Cedweril's lips twitch before she grows solemn again. 'Very well. Now, I know you had other names when you were young, but I will only use the one I know you by.' She glances at him, asking for approval, and he nods. 'Caranthir, I swear to you in the name of Eru All-father and all the powers that are below him, and by my own fae and rhaw, that I will love you and hold you as my own as long as there exists any of me to do so, until the breaking of the world.'

She is a smart one, his wife-to-be, Caranthir reflects as he looks into her eyes and squeezes her hands and composes in his mind his own oath out of the pieces of hers that he can use. She gave him many such pieces.

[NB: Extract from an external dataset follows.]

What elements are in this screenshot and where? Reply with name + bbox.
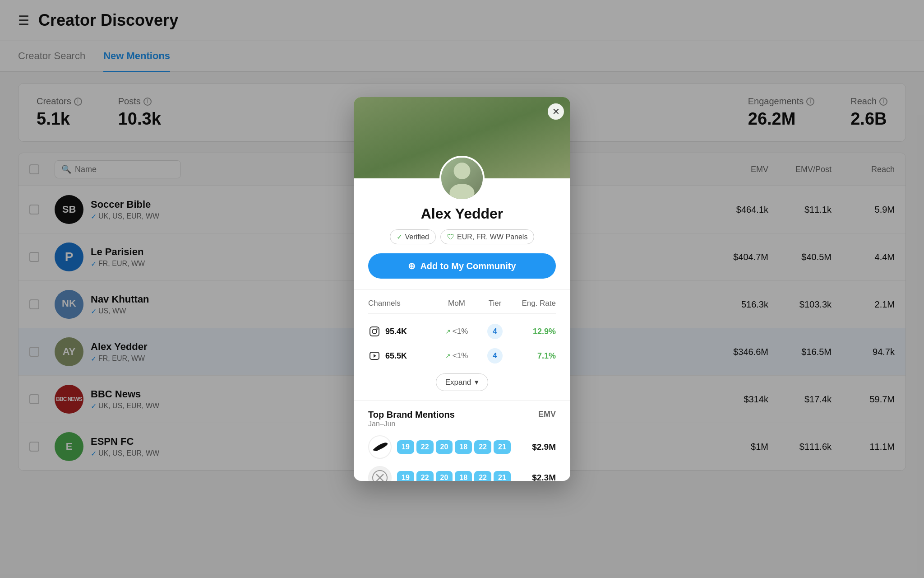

'Cedweril, I swear to you on my own fae and rhaw that I will love you and hold you as my own as long as there is anything of me that can do so.'

She smiles up at him, stars in her eyes that might be tears, and stands slightly on her toes to kiss him, and he kisses her back gently, lovingly. She deserves more than that promise that is so much less than what she gave him, but she chose to make hers first anyway, and Caranthir isn't selfless enough to not take what she offers. He'll leave that sort of self-sacrifice to others. This new oath does not lie heavy on his heart like the first one; it makes him feel light like he hasn't felt for a long time. Even if it is an illusion, it is a sweet one.

He'll do everything he can to make the days he has with her as happy as they can be, however many or few of those days there are to be.

They lay down on the soft moss and he kisses her all over until she is trembling and begging sweetly for more of him, and he gives her everything she asks, because here, now, he is hers.